** WORK TO COMPLETE **
Extract the text of every entry below exactly; leave images out.

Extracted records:
-----
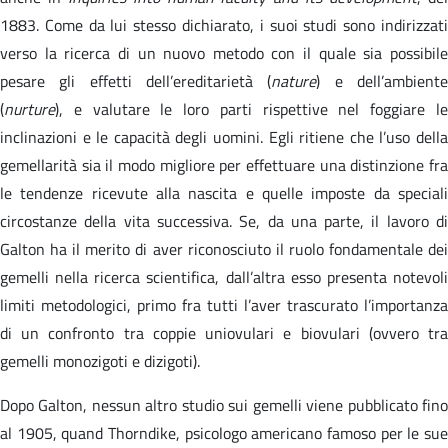
1883. Come da lui stesso dichiarato, i suoi studi sono indirizzati
verso la ricerca di un nuovo metodo con il quale sia possibile
pesare gli effetti dell’ereditarietà (
nature
) e dell’ambient
(
nurture
), e valutare le loro parti rispettive nel foggiare le
inclinazioni e le capacità degli uomini. Egli ritiene che l’uso della
gemellarità sia il modo migliore per effettuare una distinzione fra
le tendenze ricevute alla nascita e quelle imposte da speciali
circostanze della vita successiva. Se, da una parte, il lavoro di
Galton ha il merito di aver riconosciuto il ruolo fondamentale dei
gemelli nella ricerca scientifica, dall’altra esso presenta notevoli
limiti metodologici, primo fra tutti l’aver trascurato l’importanza
di un confronto tra coppie uniovulari e biovulari (ovvero tra
gemelli monozigoti e dizigoti).
Dopo Galton, nessun altro studio sui gemelli viene pubblicato fino
al 1905, quand Thorndike, psicologo americano famoso per le sue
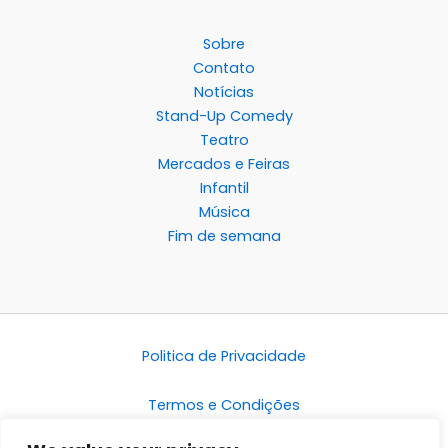
Sobre
Contato
Notícias
Stand-Up Comedy
Teatro
Mercados e Feiras
Infantil
Música
Fim de semana
Politica de Privacidade
Termos e Condições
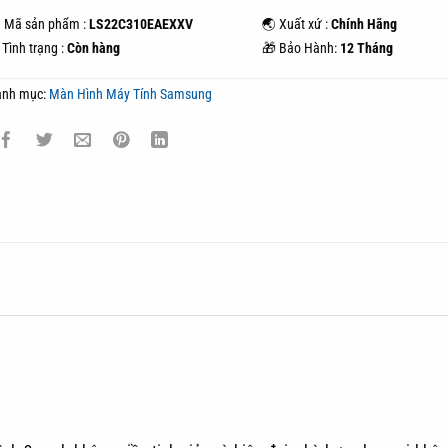
 Mã sản phẩm :
LS22C310EAEXXV
🌏 Xuất xứ :
Chính Hãng
Tình trạng :
Còn hàng
🎁 Bảo Hành:
12 Tháng
anh mục:
Màn Hình Máy Tính Samsung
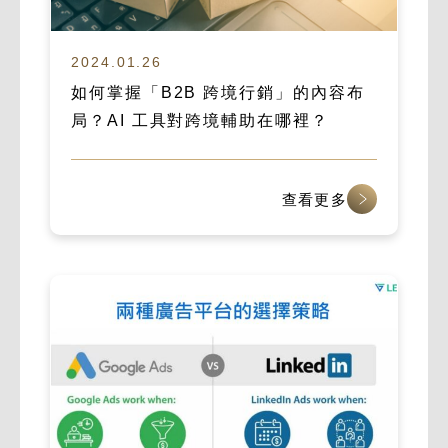
2024.01.26
如何掌握「B2B 跨境行銷」的內容布
局？AI 工具對跨境輔助在哪裡？
查看更多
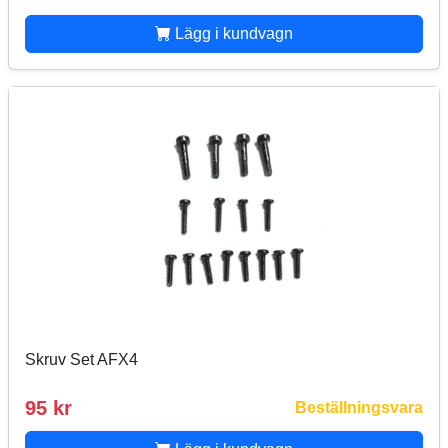
Lägg i kundvagn
Skruv Set AFX4
95 kr
Beställningsvara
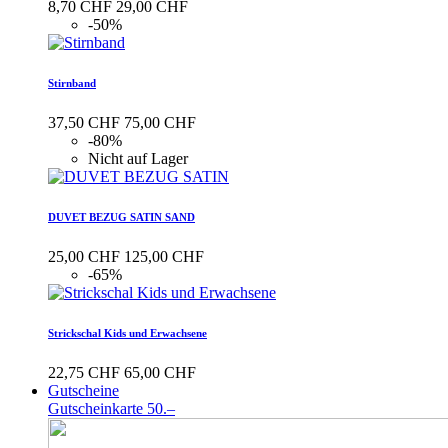
8,70 CHF
29,00 CHF
-50%
Stirnband
37,50 CHF
75,00 CHF
-80%
Nicht auf Lager
DUVET BEZUG SATIN SAND
25,00 CHF
125,00 CHF
-65%
Strickschal Kids und Erwachsene
22,75 CHF
65,00 CHF
Gutscheine
Gutscheinkarte 50.–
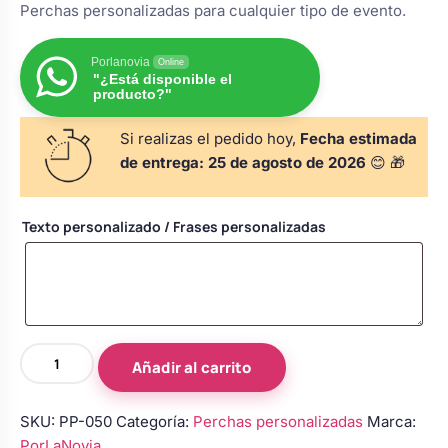
Perchas personalizadas para cualquier tipo de evento.
s
Perchas de comunión
Cajas para arras
Bolsos personalizados
personalizadas
luciones
Porlanovia
Online
"¿Está disponible el
Rasca y Gana para Comunión:
producto?"
Porta alianzas
Neceseres personalizados
Sorpresas y Diversión
Si realizas el pedido hoy,
Fecha estimada
de entrega:
25 de agosto de 2026
😊 🎁
Cojines porta alianzas
Detalles de comunión para invitados
Otros regalos
Texto personalizado / Frases personalizadas
Carteles de boda
Ver todo
Ver todo
Cuchillos y pala tarta
Perchas
Añadir al carrito
blancas
Pulseras damas de honor
con
SKU:
PP-050
Categoría:
Perchas personalizadas
Marca:
lazo
PorLaNovia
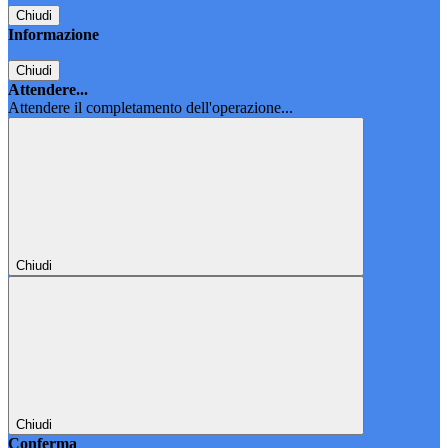
Chiudi
Informazione
Chiudi
Attendere...
Attendere il completamento dell'operazione...
Chiudi
Chiudi
Conferma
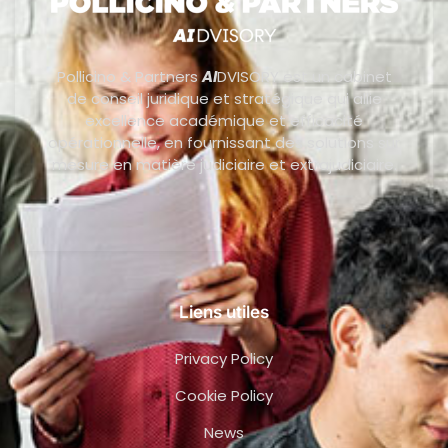
Pollicino & Partners
AI
DVISORY est un cabinet
de conseil juridique et stratégique qui allie
excellence académique et efficacité
opérationnelle, en fournissant des solutions sur
mesure en matière judiciaire et extrajudiciaire.
Liens utiles
Privacy Policy
Cookie Policy
News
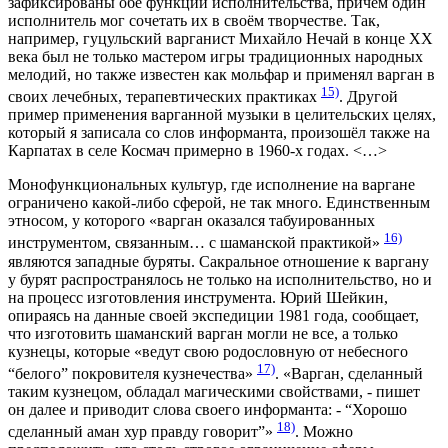
зафиксированы обе функции исполнительства, причём один
исполнитель мог сочетать их в своём творчестве. Так,
например, гуцульский варганист Михайло Нечай в конце XX
века был не только мастером игры традиционных народных
мелодий, но также известен как мольфар и применял варган в
15)
своих лечебных, терапевтических практиках
. Другой
пример применения варганной музыки в целительских целях,
который я записала со слов информанта, произошёл также на
Карпатах в селе Космач примерно в 1960-х годах. <…>
Монофункциональных культур, где исполнение на варгане
ограничено какой-либо сферой, не так много. Единственным
этносом, у которого «варган оказался табуированных
16)
инструментом, связанным… с шаманской практикой»
являются западные буряты. Сакральное отношение к варгану
у бурят распространялось не только на исполнительство, но и
на процесс изготовления инструмента. Юрий Шейкин,
опираясь на данные своей экспедиции 1981 года, сообщает,
что изготовить шаманский варган могли не все, а только
кузнецы, которые «ведут свою родословную от небесного
17)
“белого” покровителя кузнечества»
. «Варган, сделанный
таким кузнецом, обладал магическими свойствами, - пишет
он далее и приводит слова своего информанта: - “Хорошо
18)
сделанный аман хур правду говорит”»
. Можно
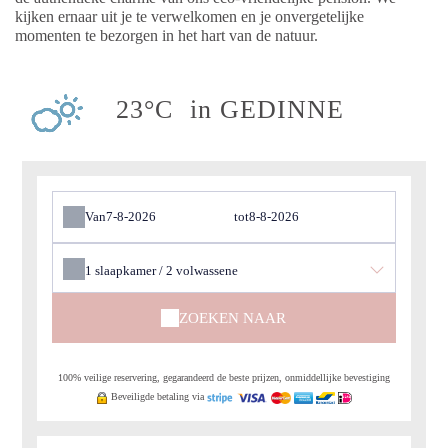
kijken ernaar uit je te verwelkomen en je onvergetelijke
momenten te bezorgen in het hart van de natuur.
23°C
in GEDINNE
Van
tot
1
slaapkamer /
2
volwassene
ZOEKEN NAAR
100% veilige reservering, gegarandeerd de beste prijzen, onmiddellijke bevestiging
Beveiligde betaling via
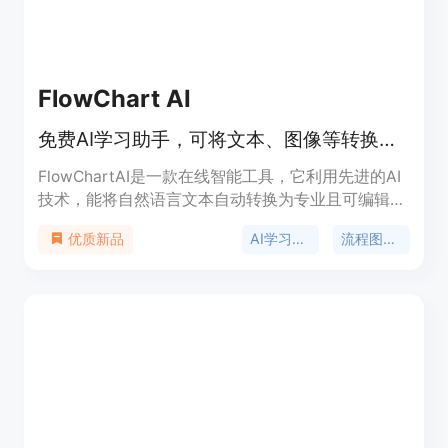
FlowChart AI
免费AI学习助手，可将文本、图像等转换为流程图、思维导图等
FlowChartAI是一款在线智能工具，它利用先进的AI
技术，能将自然语言文本自动转换为专业且可编辑的
流程图、思维导图、SWOT分析图、组织架构图和甘
AI学习助手
流程图制作
优质新品
特图等多种类型的图表。其重要性在于极大地提高了
工作效率，减少了手动绘制图表的繁琐过程。主要优
点包括无需设计技能、支持多种输入源（文本、
PDF、Word、PPT、电子表格和图像）、可实时协作
等。该产品定位为面向个人和团队的高效图表生成工
具，目前提供免费使用。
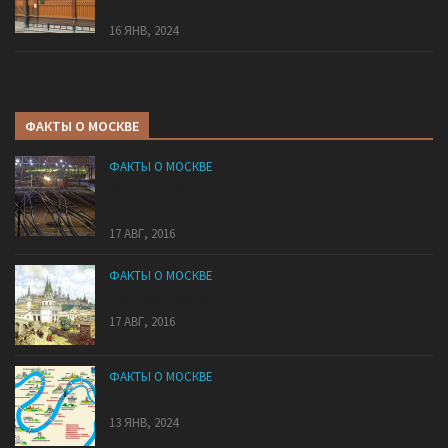
Московской области
16 ЯНВ, 2024
ФАКТЫ О МОСКВЕ
ФАКТЫ О МОСКВЕ
Расстояние от Москвы до других городов России
и СНГ
17 АВГ, 2016
ФАКТЫ О МОСКВЕ
7 холмов Москвы
17 АВГ, 2016
ФАКТЫ О МОСКВЕ
Самые интересные факты о Москва-реке
13 ЯНВ, 2024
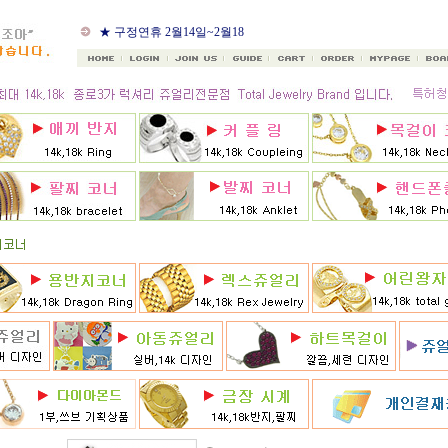
★ 8월 카드 무이자할부
★ 구정연휴 2월14일~2월18
일
★ 골드조아 앱 출시기념
★ 선택사항에 18k주문시
★ 8月 행사 12% 대박할인쿠
폰 행사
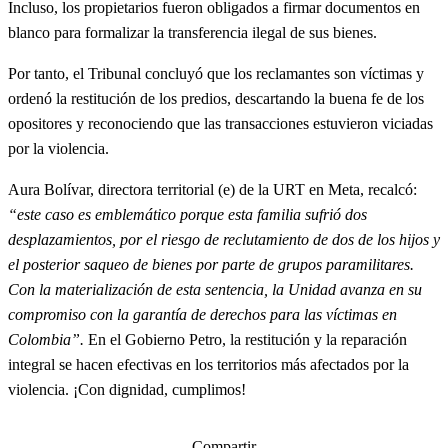
Incluso, los propietarios fueron obligados a firmar documentos en
blanco para formalizar la transferencia ilegal de sus bienes.
Por tanto, el Tribunal concluyó que los reclamantes son víctimas y
ordenó la restitución de los predios, descartando la buena fe de los
opositores y reconociendo que las transacciones estuvieron viciadas
por la violencia.
Aura Bolívar, directora territorial (e) de la URT en Meta, recalcó:
“este caso es emblemático porque esta familia sufrió dos
desplazamientos, por el riesgo de reclutamiento de dos de los hijos y
el posterior saqueo de bienes por parte de grupos paramilitares.
Con la materialización de esta sentencia, la Unidad avanza en su
compromiso con la garantía de derechos para las víctimas en
Colombia”.
En el Gobierno Petro, la restitución y la reparación
integral se hacen efectivas en los territorios más afectados por la
violencia. ¡Con dignidad, cumplimos!
Compartir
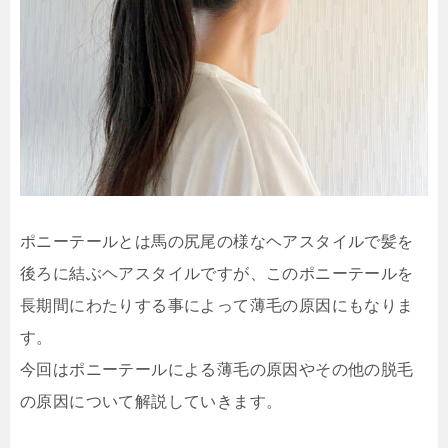
ポニーテールとは馬の尻尾の様なヘアスタイルで髪を
後ろに結ぶヘアスタイルですが、このポニーテールを
長期間にわたりする事によって薄毛の原因にもなりま
す。
今回はポニーテールによる薄毛の原因やその他の脱毛
の原因について解説していきます。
-----
** EXERCISE SOLUTION **
1883. Come da lui stesso dichiarato, i suoi studi sono indirizzati
verso la ricerca di un nuovo metodo con il quale sia possibile
pesare gli effetti dell’ereditarietà (
nature
) e dell’ambient
(
nurture
), e valutare le loro parti rispettive nel foggiare le
inclinazioni e le capacità degli uomini. Egli ritiene che l’uso della
gemellarità sia il modo migliore per effettuare una distinzione fra
le tendenze ricevute alla nascita e quelle imposte da speciali
circostanze della vita successiva. Se, da una parte, il lavoro di
Galton ha il merito di aver riconosciuto il ruolo fondamentale dei
gemelli nella ricerca scientifica, dall’altra esso presenta notevoli
limiti metodologici, primo fra tutti l’aver trascurato l’importanza
di un confronto tra coppie uniovulari e biovulari (ovvero tra
gemelli monozigoti e dizigoti).
Dopo Galton, nessun altro studio sui gemelli viene pubblicato fino
al 1905, quand Thorndike, psicologo americano famoso per le sue
Sobre
Contato
Notícias
Stand-Up Comedy
Teatro
Mercados e Feiras
Infantil
Música
Fim de semana
Politica de Privacidade
Termos e Condições
 Mã sản phẩm :
LS22C310EAEXXV
🌏 Xuất xứ :
Chính Hãng
Tình trạng :
Còn hàng
🎁 Bảo Hành:
12 Tháng
anh mục:
Màn Hình Máy Tính Samsung
2024.01.26
如何掌握「B2B 跨境行銷」的內容布
局？AI 工具對跨境輔助在哪裡？
查看更多
Lägg i kundvagn
Skruv Set AFX4
95 kr
Beställningsvara
8,70 CHF
29,00 CHF
-50%
Stirnband
37,50 CHF
75,00 CHF
-80%
Nicht auf Lager
DUVET BEZUG SATIN SAND
25,00 CHF
125,00 CHF
-65%
Strickschal Kids und Erwachsene
22,75 CHF
65,00 CHF
Gutscheine
Gutscheinkarte 50.–
Perchas personalizadas para cualquier tipo de evento.
s
Perchas de comunión
Cajas para arras
Bolsos personalizados
personalizadas
luciones
Porlanovia
Online
"¿Está disponible el
Rasca y Gana para Comunión:
producto?"
Porta alianzas
Neceseres personalizados
Sorpresas y Diversión
Si realizas el pedido hoy,
Fecha estimada
de entrega:
25 de agosto de 2026
😊 🎁
Cojines porta alianzas
Detalles de comunión para invitados
Otros regalos
Texto personalizado / Frases personalizadas
Carteles de boda
Ver todo
Ver todo
Cuchillos y pala tarta
Perchas
Añadir al carrito
blancas
Pulseras damas de honor
con
SKU:
PP-050
Categoría:
Perchas personalizadas
Marca:
lazo
PorLaNovia
Chiudi
Informazione
Chiudi
Attendere...
Attendere il completamento dell'operazione...
Chiudi
Chiudi
Conferma
Pollicino & Partners
AI
DVISORY est un cabinet
de conseil juridique et stratégique qui allie
excellence académique et efficacité
opérationnelle, en fournissant des solutions sur
mesure en matière judiciaire et extrajudiciaire.
Liens utiles
Privacy Policy
Cookie Policy
News
зафиксированы обе функции исполнительства, причём один
исполнитель мог сочетать их в своём творчестве. Так,
например, гуцульский варганист Михайло Нечай в конце XX
века был не только мастером игры традиционных народных
мелодий, но также известен как мольфар и применял варган в
15)
своих лечебных, терапевтических практиках
. Другой
пример применения варганной музыки в целительских целях,
который я записала со слов информанта, произошёл также на
Карпатах в селе Космач примерно в 1960-х годах. <…>
Монофункциональных культур, где исполнение на варгане
ограничено какой-либо сферой, не так много. Единственным
этносом, у которого «варган оказался табуированных
16)
инструментом, связанным… с шаманской практикой»
являются западные буряты. Сакральное отношение к варгану
у бурят распространялось не только на исполнительство, но и
на процесс изготовления инструмента. Юрий Шейкин,
опираясь на данные своей экспедиции 1981 года, сообщает,
что изготовить шаманский варган могли не все, а только
кузнецы, которые «ведут свою родословную от небесного
17)
“белого” покровителя кузнечества»
. «Варган, сделанный
таким кузнецом, обладал магическими свойствами, - пишет
он далее и приводит слова своего информанта: - “Хорошо
18)
сделанный аман хур правду говорит”»
. Можно
kijken ernaar uit je te verwelkomen en je onvergetelijke
momenten te bezorgen in het hart van de natuur.
23°C
in GEDINNE
Van
tot
1
slaapkamer /
2
volwassene
ZOEKEN NAAR
100% veilige reservering, gegarandeerd de beste prijzen, onmiddellijke bevestiging
Beveiligde betaling via
FlowChart AI
免费AI学习助手，可将文本、图像等转换为流程图、思维导图等
FlowChartAI是一款在线智能工具，它利用先进的AI
技术，能将自然语言文本自动转换为专业且可编辑的
流程图、思维导图、SWOT分析图、组织架构图和甘
AI学习助手
流程图制作
优质新品
特图等多种类型的图表。其重要性在于极大地提高了
工作效率，减少了手动绘制图表的繁琐过程。主要优
点包括无需设计技能、支持多种输入源（文本、
PDF、Word、PPT、电子表格和图像）、可实时协作
等。该产品定位为面向个人和团队的高效图表生成工
具，目前提供免费使用。
Московской области
16 ЯНВ, 2024
ФАКТЫ О МОСКВЕ
ФАКТЫ О МОСКВЕ
Расстояние от Москвы до других городов России
и СНГ
17 АВГ, 2016
ФАКТЫ О МОСКВЕ
7 холмов Москвы
17 АВГ, 2016
ФАКТЫ О МОСКВЕ
Самые интересные факты о Москва-реке
13 ЯНВ, 2024
★ 8월 카드 무이자할부
★ 구정연휴 2월14일~2월18
일
★ 골드조아 앱 출시기념
★ 선택사항에 18k주문시
★ 8月 행사 12% 대박할인쿠
폰 행사
Incluso, los propietarios fueron obligados a firmar documentos en
blanco para formalizar la transferencia ilegal de sus bienes.
Por tanto, el Tribunal concluyó que los reclamantes son víctimas y
ordenó la restitución de los predios, descartando la buena fe de los
opositores y reconociendo que las transacciones estuvieron viciadas
por la violencia.
Aura Bolívar, directora territorial (e) de la URT en Meta, recalcó:
“este caso es emblemático porque esta familia sufrió dos
desplazamientos, por el riesgo de reclutamiento de dos de los hijos y
el posterior saqueo de bienes por parte de grupos paramilitares.
Con la materialización de esta sentencia, la Unidad avanza en su
compromiso con la garantía de derechos para las víctimas en
Colombia”.
En el Gobierno Petro, la restitución y la reparación
integral se hacen efectivas en los territorios más afectados por la
violencia. ¡Con dignidad, cumplimos!
Compartir
ポニーテールとは馬の尻尾の様なヘアスタイルで髪を
後ろに結ぶヘアスタイルですが、このポニーテールを
長期間にわたりする事によって薄毛の原因にもなりま
す。
今回はポニーテールによる薄毛の原因やその他の脱毛
の原因について解説していきます。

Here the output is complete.